The Underground, like virtually all rooms in the Guild, is a multi-functional venue. After being kindly shown to my seat by the director, I observed the orchestra, positioned in front of the stage on the right hand side. Opposite me, a piece of steel deck lay a few metres away to leave room for a crowd of princesses to gracefully enter with flower bouquets and confetti. A rainbow, made from cardboard but nonetheless brightly painted, stood centre stage and was adorned with the titles of many a well-known fairy tale: Tangled, Brave and of course, Sleeping Beauty.

We were eased into the story by three fairies, each showing a welcoming and friendly demeanour towards us but a little hostile towards one another. These three characters brought different qualities to bear. Fairy Dawn (Lucy Clark) seemed to parody the common tropes of pantomime whilst Fairy Merryweather (Gaby Horwood) needed the audience’s help when preparing Aurora’s birthday cake. Fairy Flow (Poppy Cook) reminded us to cheer when seeing a hero and ‘boo’ loudly in the presence of a villain; indeed, the actors took their opportunities to engage with individuals in the audience. Prince Philip (Matt Richards) strode on, composed yet arrogant, and kissed the hands of two people in the front rows. Staying true to the pantomime style, the characters recognised that they were part of a story set in a make-believe world that the audience could still participate in.

An impressive part of this show was the fact that, because Aurora (Bethan Macfarlane) is known to say little, the writers really had to work to provide new material, especially in the form of other Disney princesses. A memorable scene featured the likes of Snow White (George Bandy) and Rapunzel (Amber Gollay), among several others. Each of them exposed their admirable qualities as well as pet hates: Belle’s (Katie Townsend) being a fear of mice, after Rapunzel spat out a fur ball that Zora (Blanche Brown) mistook to be a mouse. Every pantomime needs a strong sense of community among the characters and it was certainly the case here, even if these other princesses sneered at Aurora, who was younger than them and unaware of what had been prophesied at her birth.

The music complemented the atmosphere of each scene, particularly those set in the castle of Maleficent (Patrick Hannawin), accompanied by her Henchman (Rae Doyle) and minions. Synthesiser, played on a keyboard, preceded almost every entrance these characters made. Quite rightly, they all enjoyed being greeted with a series of ‘boos’, encouraging audience involvement.
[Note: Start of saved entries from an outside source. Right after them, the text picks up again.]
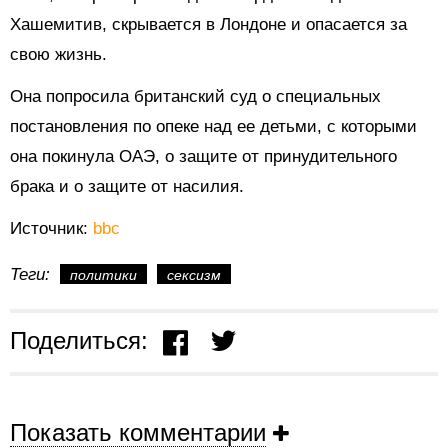
Хашемитив, скрывается в Лондоне и опасается за
свою жизнь.
Она попросила британский суд о специальных
постановления по опеке над ее детьми, с которыми
она покинула ОАЭ, о защите от принудительного
брака и о защите от насилия.
Источник:
bbc
Теги:
политики
сексизм
Поделиться:
Показать комментарии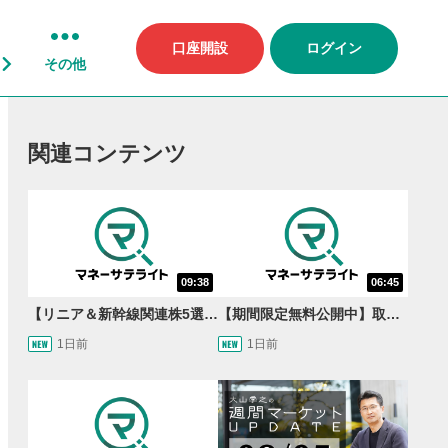
口座開設
ログイン
その他
関連コンテンツ
09:38
06:45
【リニア＆新幹線関連株5選】静岡県知事の承認でリニア路線工事進展！北陸新幹線も「小浜・京都ルート」再決定！関連する注目の銘柄は？＜たけぞうNEWS＞
【期間限定無料公開中】取引量世界一の通貨ペアに優位性あり!?ドル/円&ユーロドルのテクニカルを検証！【JINのマンスリーFX戦略】
1日前
1日前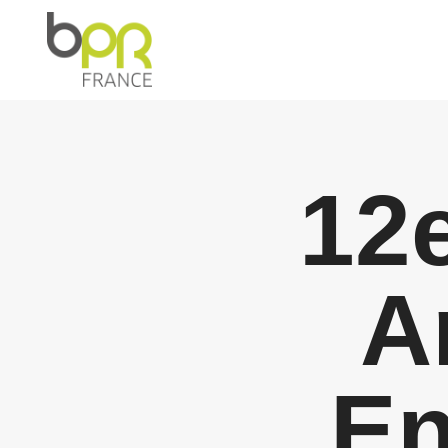
12
A
En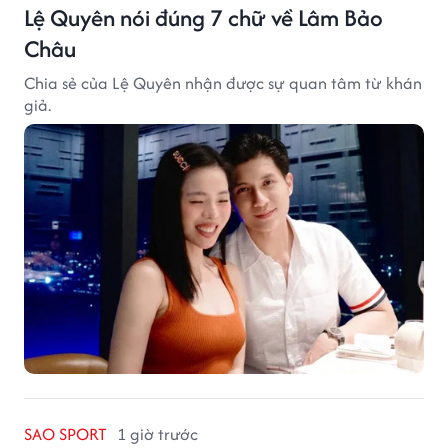
Lệ Quyên nói đúng 7 chữ về Lâm Bảo
Châu
Chia sẻ của Lệ Quyên nhận được sự quan tâm từ khán
giả.
SAO SPORT
1 giờ trước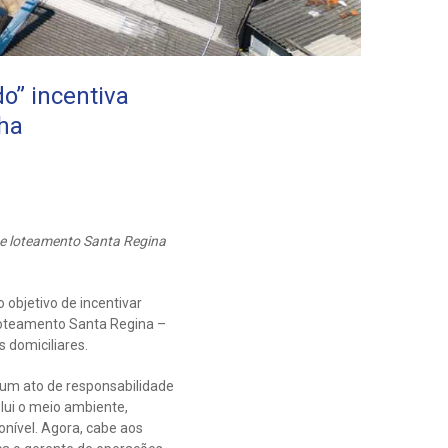
o” incentiva
ha
 e loteamento Santa Regina
objetivo de incentivar
 loteamento Santa Regina –
 domiciliares.
um ato de responsabilidade
ui o meio ambiente,
onível. Agora, cabe aos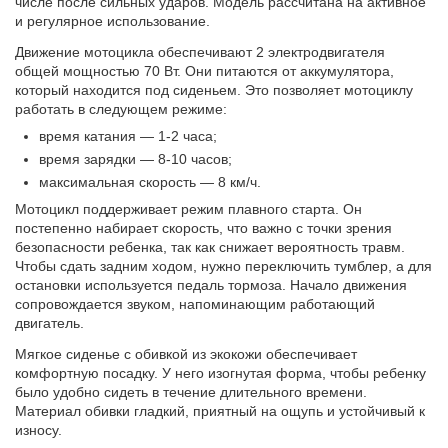
числе после сильных ударов. Модель рассчитана на активное
и регулярное использование.
Движение мотоцикла обеспечивают 2 электродвигателя
общей мощностью 70 Вт. Они питаются от
аккумулятора
,
который находится под сиденьем. Это позволяет мотоциклу
работать в следующем режиме:
время катания — 1-2 часа;
время зарядки — 8-10 часов;
максимальная скорость — 8 км/ч.
Мотоцикл поддерживает режим плавного старта. Он
постепенно набирает скорость, что важно с точки зрения
безопасности ребенка, так как снижает вероятность травм.
Чтобы сдать задним ходом, нужно переключить тумблер, а для
остановки используется педаль тормоза. Начало движения
сопровождается звуком, напоминающим
работающий
двигатель
.
Мягкое сиденье с обивкой из экокожи обеспечивает
комфортную посадку. У него изогнутая форма, чтобы ребенку
было
удобно
сидеть в течение длительного времени.
Материал обивки гладкий, приятный на ощупь и устойчивый к
износу.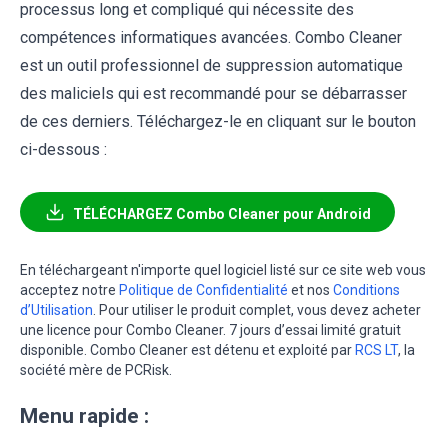
processus long et compliqué qui nécessite des
compétences informatiques avancées. Combo Cleaner
est un outil professionnel de suppression automatique
des maliciels qui est recommandé pour se débarrasser
de ces derniers. Téléchargez-le en cliquant sur le bouton
ci-dessous :
TÉLÉCHARGEZ Combo Cleaner pour Android
En téléchargeant n'importe quel logiciel listé sur ce site web vous
acceptez notre
Politique de Confidentialité
et nos
Conditions
d’Utilisation
. Pour utiliser le produit complet, vous devez acheter
une licence pour Combo Cleaner. 7 jours d’essai limité gratuit
disponible. Combo Cleaner est détenu et exploité par
RCS LT
, la
société mère de PCRisk.
Menu rapide :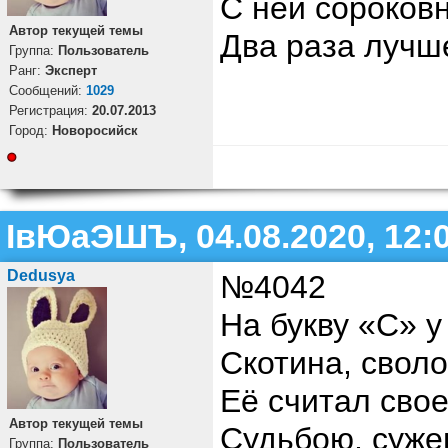
С ней сороков
Автор текущей темы
Два раза лучше
Группа:
Пользователь
Ранг:
Эксперт
Cообщений:
1029
Регистрация:
20.07.2013
Город:
Новоросийск
ІвЮаЭШЪ, 04.08.2020, 12:
Dedusya
№4042
На букву «С» у
Скотина, своло
Её считал свое
Автор текущей темы
Судьбою, сужен
Группа:
Пользователь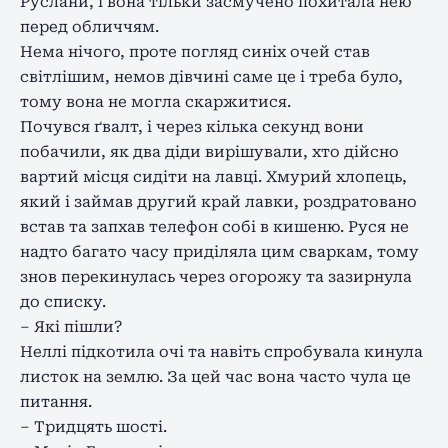
Руслани, і вона тільки засмучено похитала нею
перед обличчям.
Нема нічого, проте погляд синіх очей став
світлішим, немов дівчині саме це і треба було,
тому вона не могла скаржитися.
Почувся ґвалт, і через кілька секунд вони
побачили, як два діди вирішували, хто дійсно
вартий місця сидіти на лавці. Хмурий хлопець,
який і займав другий край лавки, роздратовано
встав та запхав телефон собі в кишеню. Руся не
надто багато часу приділяла цим сваркам, тому
знов перекинулась через огорожу та зазирнула
до списку.
– Які пішли?
Неллі підкотила очі та навіть спробувала кинула
листок на землю. За цей час вона часто чула це
питання.
– Тридцять шості.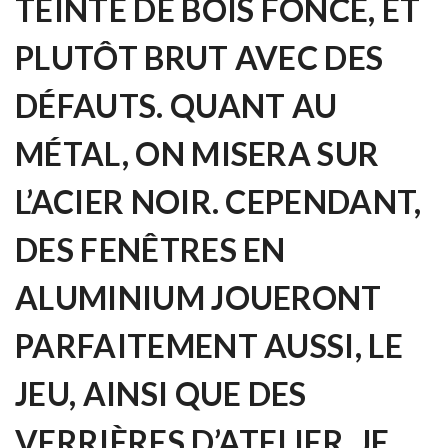
TEINTE DE BOIS FONCÉ, ET
PLUTÔT BRUT AVEC DES
DÉFAUTS
. QUANT AU
MÉTAL, ON MISERA SUR
L’ACIER NOIR. CEPENDANT,
DES FENÊTRES EN
ALUMINIUM JOUERONT
PARFAITEMENT AUSSI, LE
JEU, AINSI QUE DES
VERRIÈRES D’ATELIER. JE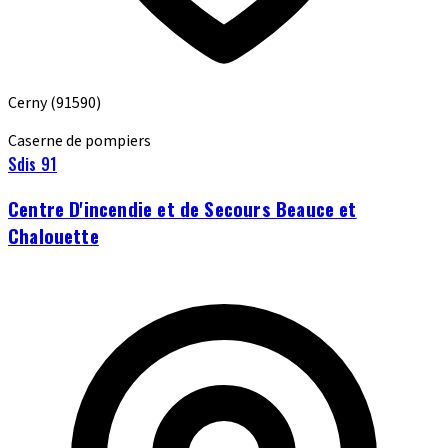
Cerny
(91590)
Caserne de pompiers
Sdis 91
Centre D'incendie et de Secours Beauce et
Chalouette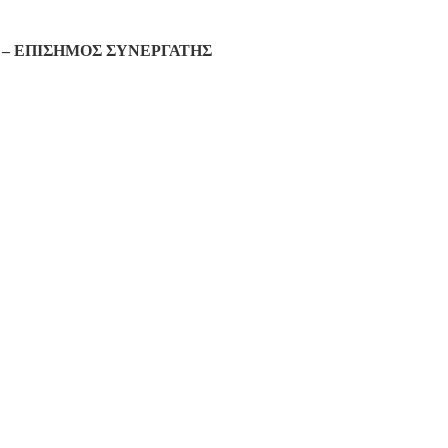
– ΕΠΙΣΗΜΟΣ ΣΥΝΕΡΓΑΤΗΣ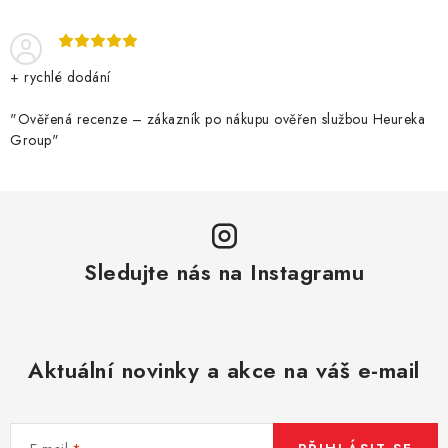
+ rychlé dodání
"Ověřená recenze – zákazník po nákupu ověřen službou Heureka
Group"
Sledujte nás na Instagramu
Aktuální novinky a akce na váš e-mail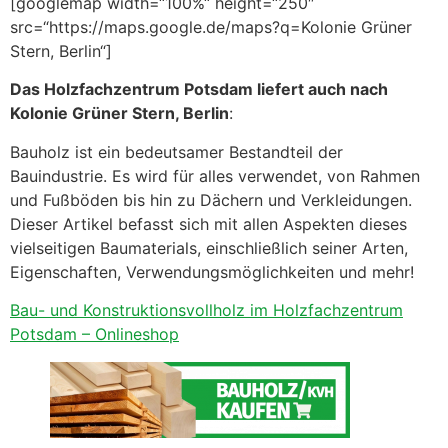
[googlemap width=“100%“ height=“250″
src=“https://maps.google.de/maps?q=Kolonie Grüner
Stern, Berlin“]
Das Holzfachzentrum Potsdam liefert auch nach
Kolonie Grüner Stern, Berlin
:
Bauholz ist ein bedeutsamer Bestandteil der
Bauindustrie. Es wird für alles verwendet, von Rahmen
und Fußböden bis hin zu Dächern und Verkleidungen.
Dieser Artikel befasst sich mit allen Aspekten dieses
vielseitigen Baumaterials, einschließlich seiner Arten,
Eigenschaften, Verwendungsmöglichkeiten und mehr!
Bau- und Konstruktionsvollholz im Holzfachzentrum
Potsdam – Onlineshop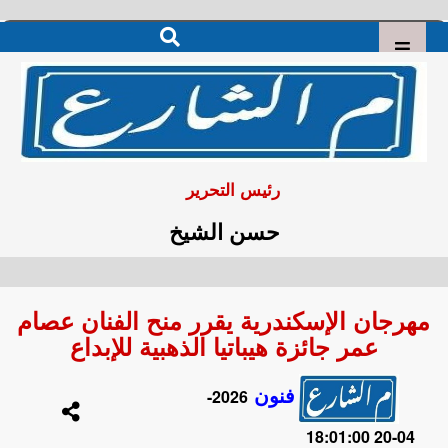
رئيس التحرير
حسن الشيخ
مهرجان الإسكندرية يقرر منح الفنان عصام
عمر جائزة هيباتيا الذهبية للإبداع
فنون
2026-
04-20 18:01:00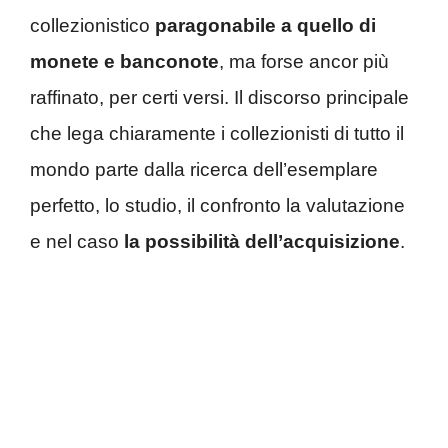
collezionistico
paragonabile a quello di
monete e banconote
, ma forse ancor più
raffinato, per certi versi. Il discorso principale
che lega chiaramente i collezionisti di tutto il
mondo parte dalla ricerca dell’esemplare
perfetto, lo studio, il confronto la valutazione
e nel caso
la possibilità dell’acquisizione
.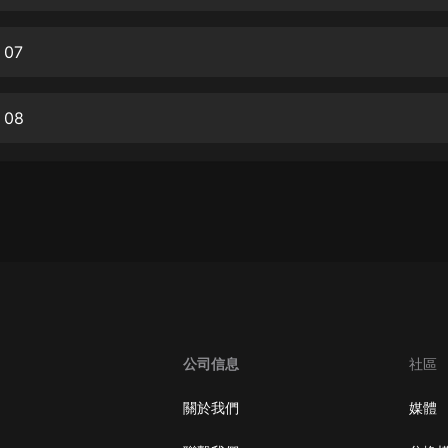
生命科學篇1-2·猴子警長科學探案記|
寶寶巴士科普
寶寶巴士
07
【新民間劇場】我的老千江湖｜ 有聲
的紫襟｜ 魔幻千手
08
有聲的紫襟
《夜色鋼琴曲》
夜色鋼琴曲趙海洋
太荒吞天訣丨熱血玄幻丨紫襟領銜有
聲劇
有聲的紫襟
嫡女貴嫁 | 一刀蘇蘇團隊制作 | 古言
宮鬥重生爽文 多人有聲劇
公司信息
社區
一刀蘇蘇
中國大案紀實 | 每日一驚案！真實案
關於我們
媒體
件恐怖刑偵尚文
大舌頭尚文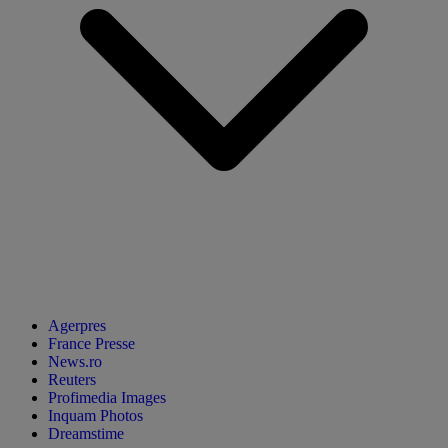
Agerpres
France Presse
News.ro
Reuters
Profimedia Images
Inquam Photos
Dreamstime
The Henchman generated comedy after being transformed into The Needle, which Aurora eventually pricks her finger on. Dressed in stretchy silver Lycra with a pointy tin-foil hat and microphone in hand, Doyle lured Macfarlane into a deep sleep whilst animatedly bopping to her own song.

Other moments, made original by the two writers, included a delirious rave by Kings Harold (Maya Masoliver) and Stefan (Gabriel Hawking). The two them, along with The Jester (Rihanna Harrison) devoured Aurora’s birthday feast, much to Queen Eleanor’s (Nia Rees) reproach. Hopefully the ‘alcohol’ that appeared to be consumed was no more than soft drink, but Masoliver (who used a very appropriate vocal pitch and poise as she moved) and Hawking did well to emphasise their gluttony as they celebrated the joining of the two kingdoms.

The director modestly referred to her show as ‘little’. However, with the resources available and the time period in which to put on production of this scale, the production crew and cast should be commended for their individual efforts as well as teamwork. This cooperation was reflected in the final song (an adaptation of Marry You) whilst all the characters celebrated the end of an entertaining and heart-warming evening.